§ **Provided material**:
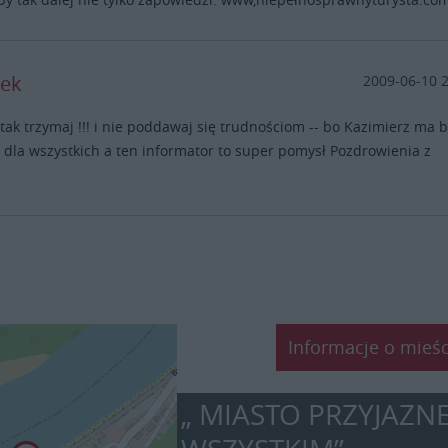
iek
2009-06-10 
tak trzymaj !!! i nie poddawaj się trudnościom -- bo Kazimierz ma 
dla wszystkich a ten informator to super pomysł Pozdrowienia z
Informacje o mieśc
„ MIASTO PRZYJAZN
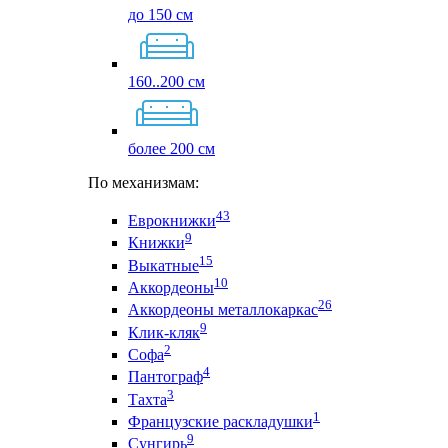
до 150 см
160..200 см
более 200 см
По механизмам:
43
Еврокнижки
9
Книжки
15
Выкатные
10
Аккордеоны
26
Аккордеоны металлокаркас
9
Клик-кляк
2
Софа
4
Пантограф
3
Тахта
1
Французские раскладушки
9
Сунгирь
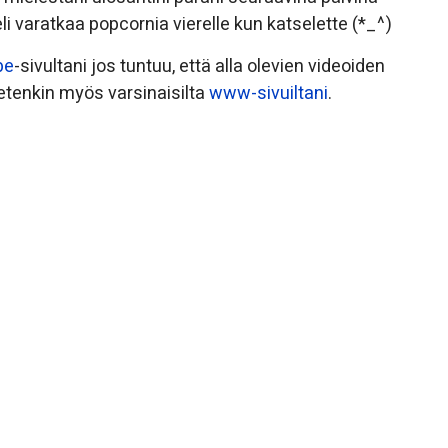
li varatkaa popcornia vierelle kun katselette (*_^)
be
-sivultani jos tuntuu, että alla olevien videoiden
tietenkin myös varsinaisilta
www-sivuiltani
.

§ **Aim of the task**: When you reach a picture in the records above, pass over it and transcribe the rest exactly.

§ **Answer space**:
iek
2009-06-10 
tak trzymaj !!! i nie poddawaj się trudnościom -- bo Kazimierz ma 
dla wszystkich a ten informator to super pomysł Pozdrowienia z
Informacje o mieśc
„ MIASTO PRZYJAZN
до 150 см
160..200 см
более 200 см
По механизмам:
43
Еврокнижки
9
Книжки
15
Выкатные
10
Аккордеоны
26
Аккордеоны металлокаркас
9
Клик-кляк
2
Софа
4
Пантограф
3
Тахта
1
Французские раскладушки
9
Сунгирь
li varatkaa popcornia vierelle kun katselette (*_^)
be
-sivultani jos tuntuu, että alla olevien videoiden
tietenkin myös varsinaisilta
www-sivuiltani
.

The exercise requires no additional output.